Merry Christmas and Happy New Year to all. :lol:


----------



## Mantibama (Dec 25, 2009)

.... and to all a good night!


----------



## PhilinYuma (Dec 25, 2009)

mantisfart2 said:


> I know its a bit early for you guys but its the 25th here, merry Christmas everyone


I just got an Ecard from my favorite great niece, Sparkle (family joke) in Sittingbourne, Kent, wishing me Happy Christmas. So my question is, do you say Merry Christmas up there in Wigan, or were you just translating (I do, all the time!) for your American audience?

Have a good one, either way.


----------



## yeatzee (Dec 25, 2009)

Well its official, its christmas in my area  

(what I would give for a white christmas &lt;_&lt; )


----------



## Peter Clausen (Dec 25, 2009)

Merry Christmas!

Off to get some sleep before the kids wake up in like 4 or 5 hours...


----------



## beckyl92 (Dec 25, 2009)

merry christmas!  

off to get drunk. cyaa


----------



## Ntsees (Dec 25, 2009)

Merry Christmas!


----------



## sbugir (Dec 25, 2009)

Merry X-mas, its bloody white and cold outside... Stupid snow.


----------



## Katnapper (Dec 25, 2009)

Merry Christmas everyone!




We are having a mixture of snow, sleet, and rain... and it's not the gentle pretty type, it's the sideways driven by high winds type.

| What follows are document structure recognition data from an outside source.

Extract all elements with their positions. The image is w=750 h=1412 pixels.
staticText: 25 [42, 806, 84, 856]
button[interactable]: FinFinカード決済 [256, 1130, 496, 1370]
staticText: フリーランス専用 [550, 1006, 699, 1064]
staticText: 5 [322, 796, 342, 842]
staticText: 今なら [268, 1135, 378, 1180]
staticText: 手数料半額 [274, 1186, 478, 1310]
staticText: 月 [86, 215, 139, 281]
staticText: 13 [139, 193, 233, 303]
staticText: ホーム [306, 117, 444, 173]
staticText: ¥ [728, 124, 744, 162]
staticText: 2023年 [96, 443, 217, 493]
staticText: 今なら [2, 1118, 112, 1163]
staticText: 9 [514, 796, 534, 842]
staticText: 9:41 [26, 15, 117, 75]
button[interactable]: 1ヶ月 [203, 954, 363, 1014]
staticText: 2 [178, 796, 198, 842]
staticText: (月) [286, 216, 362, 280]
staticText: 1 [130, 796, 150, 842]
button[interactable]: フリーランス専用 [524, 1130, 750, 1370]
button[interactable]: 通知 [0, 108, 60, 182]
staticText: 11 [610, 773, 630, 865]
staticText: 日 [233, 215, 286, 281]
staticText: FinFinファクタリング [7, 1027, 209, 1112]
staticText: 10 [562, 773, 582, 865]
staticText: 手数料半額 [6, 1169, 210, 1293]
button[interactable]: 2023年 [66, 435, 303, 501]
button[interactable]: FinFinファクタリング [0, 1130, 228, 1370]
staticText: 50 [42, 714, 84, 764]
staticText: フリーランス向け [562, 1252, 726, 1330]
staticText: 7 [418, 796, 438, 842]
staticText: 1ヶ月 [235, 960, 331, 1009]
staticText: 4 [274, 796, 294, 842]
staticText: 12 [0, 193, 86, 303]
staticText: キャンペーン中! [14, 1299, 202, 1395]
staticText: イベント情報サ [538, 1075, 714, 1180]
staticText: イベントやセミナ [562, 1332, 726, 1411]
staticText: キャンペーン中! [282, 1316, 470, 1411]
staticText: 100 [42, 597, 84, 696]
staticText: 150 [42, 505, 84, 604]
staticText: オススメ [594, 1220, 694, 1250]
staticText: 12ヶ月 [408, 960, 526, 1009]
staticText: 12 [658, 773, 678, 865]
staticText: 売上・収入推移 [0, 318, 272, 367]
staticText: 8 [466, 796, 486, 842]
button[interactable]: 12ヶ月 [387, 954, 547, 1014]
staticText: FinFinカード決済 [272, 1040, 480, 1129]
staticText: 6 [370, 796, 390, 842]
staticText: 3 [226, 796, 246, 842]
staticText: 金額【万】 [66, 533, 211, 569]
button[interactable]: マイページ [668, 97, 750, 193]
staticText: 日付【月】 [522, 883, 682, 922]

Yuk!!

My son has already collected and reveled in his loot; then his dad will come pick him up and take him for the day to gather more at his house and at Grammi's. Then I'll pick him back up tomorrow and head down South to my family's get-together (more loot for him). And he has the nerve to say to me a bit ago, "Is there anything else?" :blink: &lt;_&lt; But he's a kid, what can I expect!  

When he leaves, hubby and I can enjoy a nice quiet Christmas at home. We'll be watching a marathon of episodes of the 4th series of "Rescue Me" on DVD that was our joint Christmas gift to ourselves. Excited to watch! :;


----------



## PhilinYuma (Dec 25, 2009)

Wishing you all Merry Christmas once again!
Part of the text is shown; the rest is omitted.